Greek banks gained the most among European equities amid speculation the lenders will profit from the sale of some of the European Financial Stability Facility bonds they own.

The gains pushed the benchmark ASE Index higher for the first time this week after a European Central Bank spokesman said the EFSF bonds used to recapitalize Greek banks under the country’s bailout program are eligible for purchase under its quantitative-easing plan. Greek banks were previously prohibited from selling the EFSF notes and were required to value them at par, or 100 percent of face value.

The nation’s lenders have already begun sales of EFSF notes to Bank of Greece, according to three people familiar with the matter, who asked not to be named as the information isn’t public. Greek bonds also rose on Friday, with the 10-year yield set for its biggest drop in more than a month.

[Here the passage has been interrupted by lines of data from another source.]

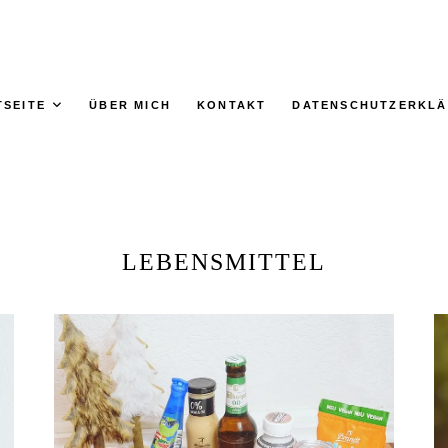
TSEITE
ÜBER MICH
KONTAKT
DATENSCHUTZERKL
LEBENSMITTEL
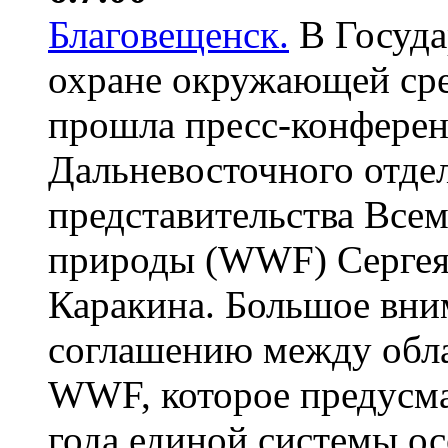
Благовещенск.
В Госуда
охране окружающей ср
прошла пресс-конферен
Дальневосточного отде
представительства Все
природы (WWF) Сергея
Каракина. Большое вни
соглашению между обл
WWF, которое предусма
года единой системы о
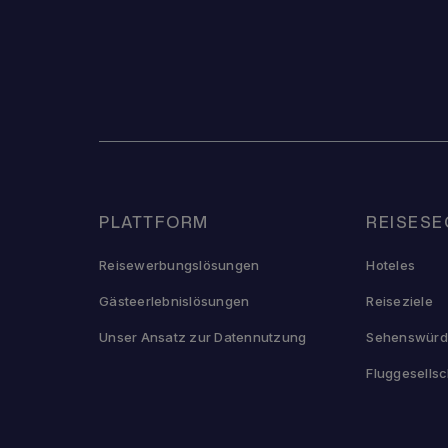
PLATTFORM
REISES
Reisewerbungslösungen
Hoteles
Gästeerlebnislösungen
Reiseziele
Unser Ansatz zur Datennutzung
Sehenswürdi
Fluggesells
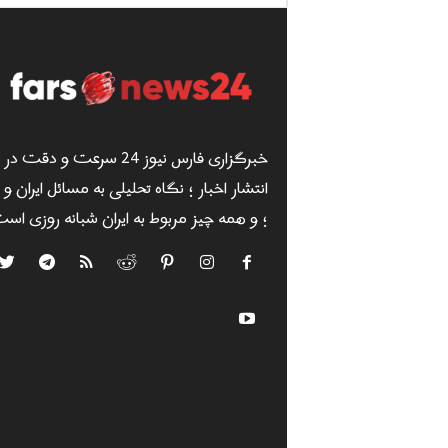
خبرگزاری فارس نیوز 24 سرعت و دقت در
انتشار اخبار ؛ نگاه تحلیلی به مسائل ایران و
؛ و همه چیز مربوط به ایران شبانه روزی است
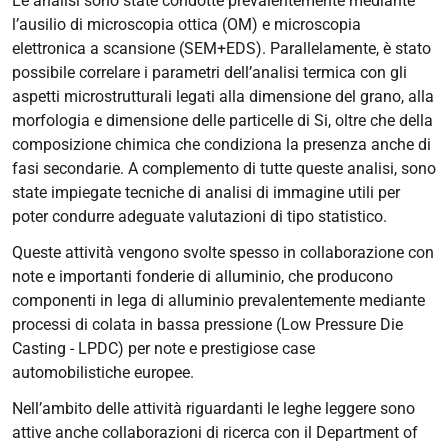
Le analisi sono state condotte prevalentemente mediante
l’ausilio di microscopia ottica (OM) e microscopia
elettronica a scansione (SEM+EDS). Parallelamente, è stato
possibile correlare i parametri dell’analisi termica con gli
aspetti microstrutturali legati alla dimensione del grano, alla
morfologia e dimensione delle particelle di Si, oltre che della
composizione chimica che condiziona la presenza anche di
fasi secondarie. A complemento di tutte queste analisi, sono
state impiegate tecniche di analisi di immagine utili per
poter condurre adeguate valutazioni di tipo statistico.
Queste attività vengono svolte spesso in collaborazione con
note e importanti fonderie di alluminio, che producono
componenti in lega di alluminio prevalentemente mediante
processi di colata in bassa pressione (
Low Pressure Die
Casting
- LPDC) per note e prestigiose case
automobilistiche europee.
Nell’ambito delle attività riguardanti le leghe leggere sono
attive anche collaborazioni di ricerca con il Department of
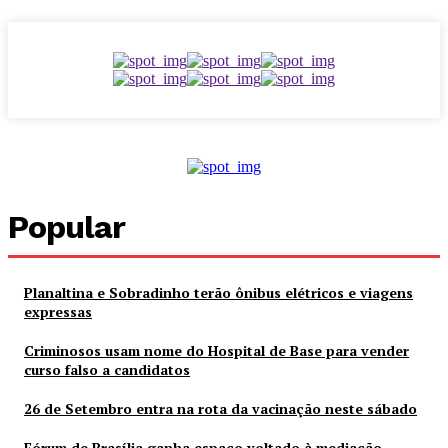
Popular
Planaltina e Sobradinho terão ônibus elétricos e viagens
expressas
Criminosos usam nome do Hospital de Base para vender
curso falso a candidatos
26 de Setembro entra na rota da vacinação neste sábado
Fórum de Brasília ganha espaço voltado à mediação,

“This is good because Greek banks need to take big provisions for non-performing loans and an extra source of profitability could be very helpful for the overall results for the year,” said Nikos Kyriazis, an equity sales trader at NBG Securities.

The FTSE/Athex Banks Index climbed 16 percent at 2:25 p.m local time in Athens, the most since February. Eurobank Egrasias SA jumped 20 percent, while Alpha Bank AE rose 13 percent.

The ASE index added 3.9 percent, and Greece’s 10-year bond yield fell 21 basis points to 9.13 percent.